In conclusion, the data reported in this paper indicate that ATRA is capable of modulating the levels and the state of activation of some of the components of the IFN intracellular signaling pathways in APL and other myeloid leukemic cells. In addition, they indicate that ATRA can bypass IFN/IFN-receptor interactions and induce the expression of IFN-regulated genes. Our data add a further level of complexity to the cross-talk between retinoids and IFN-dependent signaling pathways already observed in various cellular contexts.16,17,40 Furthermore, since Stat1α phosphorylation and activation is coupled to receptor of cytokines and growth factors other than IFNs,11 it is possible that ATRA mimicks or modulates the biological activity of these compounds as well. Finally our results suggest that Stat1α induction or activation may be involved in the cyto-differentiating or antiproliferative effect triggered by ATRA in APL cells. With respect to the last point, Stat1 has been recently reported to induce p21,41 an inhibitor of cyclin-dependent kinases, which are proteins allowing progression along the cell cycle. Hence, the protein may represent a target of therapeutic intervention not only in the cyto-differentiating but also in the antiproliferative treatment of APL and other myeloid types of leukemia. Studies are in progress to elucidate all these points.

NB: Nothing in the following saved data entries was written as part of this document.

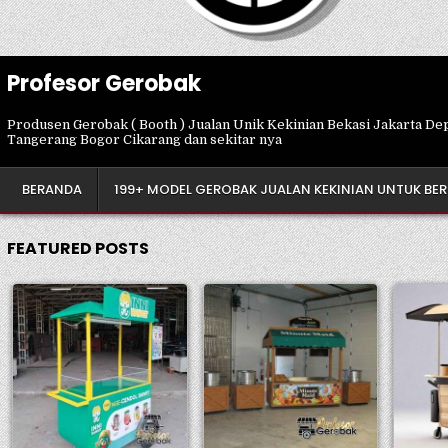
Profesor Gerobak
Produsen Gerobak ( Booth ) Jualan Unik Kekinian Bekasi Jakarta De
Tangerang Bogor Cikarang dan sekitar nya
BERANDA
199+ MODEL GEROBAK JUALAN KEKINIAN UNTUK BE
FEATURED POSTS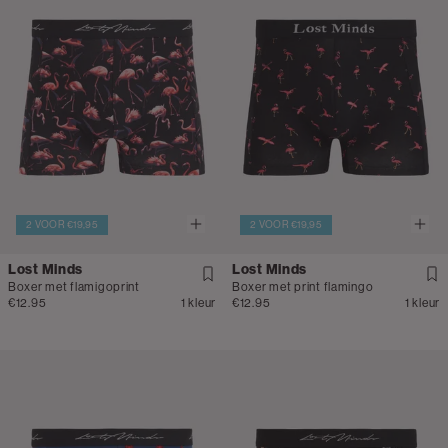
2 VOOR €19,95
2 VOOR €19,95
Lost Minds
Lost Minds
Boxer met flamigoprint
Boxer met print flamingo
€12.95
1 kleur
€12.95
1 kleur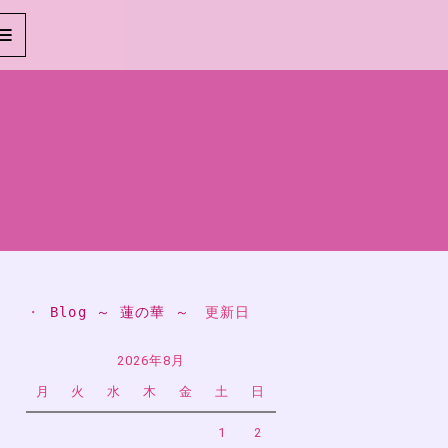
・ 
Blog ～ 蓮の華 ～
　更新日
2026年8月
月
火
水
木
金
土
日
1
2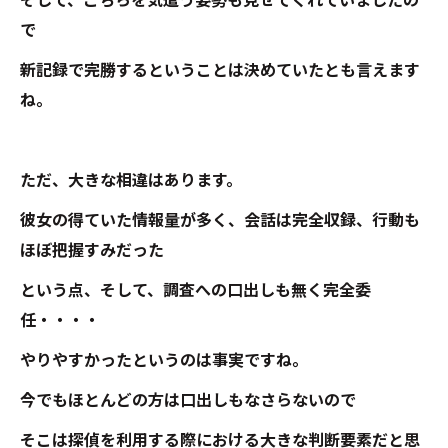
そして、こちらを気遣う姿勢も見せてくれていましたの
で
新記録で完勝するということは決めていたとも言えます
ね。
ただ、大きな相違はあります。
彼女の得ていた情報量が多く、会話は完全収録、行動も
ほぼ把握すみだった
という点、そして、調査への口出しも無く完全委
任・・・・
やりやすかったというのは事実ですね。
今でもほとんどの方は口出しもなさらないので
そこは探偵を利用する際における大きな判断要素だと思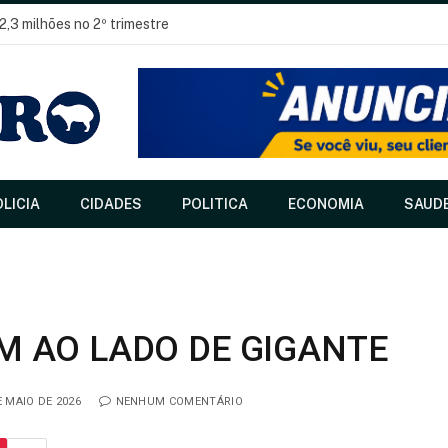
2,3 milhões no 2º trimestre
LICIA
CIDADES
POLITICA
ECONOMIA
SAUD
 AO LADO DE GIGANTE
E MAIO DE 2026
NENHUM COMENTÁRIO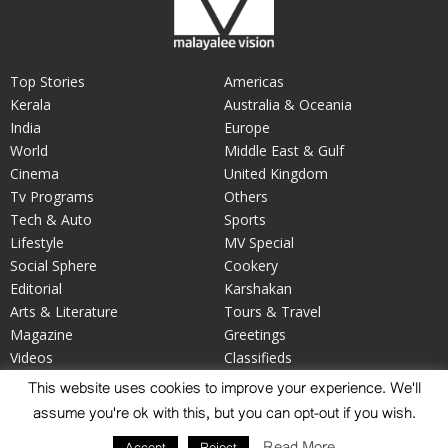
Top Stories
Americas
Kerala
Australia & Oceania
India
Europe
World
Middle East & Gulf
Cinema
United Kingdom
Tv Programs
Others
Tech & Auto
Sports
Lifestyle
MV Special
Social Sphere
Cookery
Editorial
Karshakan
Arts & Literature
Tours & Travel
Magazine
Greetings
Videos
Classifieds
Your Say
Obituary
This website uses cookies to improve your experience. We'll
assume you're ok with this, but you can opt-out if you wish.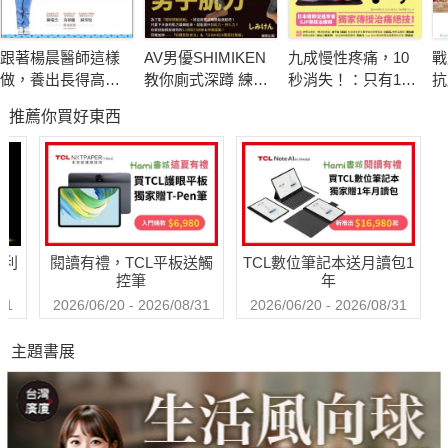
常穿胸圍會增加患癌風險？
跟著楊晨醫師這樣
AV男優SHIMIKEN
九成慢性疼痛，10
戰
做，養出長得高、
教你廁式深蹲 練爆
秒消失！：只有1%
抗
只靠自我檢查便能預防乳癌？
不過敏的孩子
性福男子肌力
物理治療師才懂！
抗
推薦你買好東西
驚人的「關節重置
名
術」，找出真正痛
因，快速根除多年
不適痛感
作為本港女性的頭號常見癌症，乳癌的威脅隨年增長，但乳癌到
底因何而來？又能如何預防？香港乳癌基金會創會人張淑儀和外
哈利
閱讀有禮，TCL平板送觸
TCL數位筆記本送月讀包1
科專科醫生熊維嘉擁有一手臨床經驗，參考大量本地及外國數
控筆
年
據，把多年專業知識轉化成一本專屬香港女性的乳癌預防手冊。
31
2026/06/20 - 2026/08/31
2026/06/20 - 2026/08/31
主題書展
從逐一分析先天和後天「十大乳癌高危因素」到介紹檢查乳房健
康的方法和服務，本書日常案例和專業知識並重，破解大眾對乳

We thank Dr M. Lanotte (Unite' INSERM 301, “Genetique cellulaire et moleculaire des leucemies,” Hopital St Louis, Paris, France) for supplying us with the NB4 acute promyelocytic cell line. We are grateful to Dr P.G. Pelicci (Policlinico Monteluce, Universita' di Perugia, Italy ) for the kind gift of the plasmids pSG5-RARα and pSG5-PML-RAR. We thank Dr A. Weisz (University of Naples, Italy) for providing us with the reporter construct pnlsLACZ. We are also grateful to Prof S. Garattini and Dr M. Salmona for the critical reading of the manuscript and to Dr A. Sica for the helpful discussion on many aspects of the experiments contained in this report. M.L.C is a recipient of a fellowship from “La via di Natale.”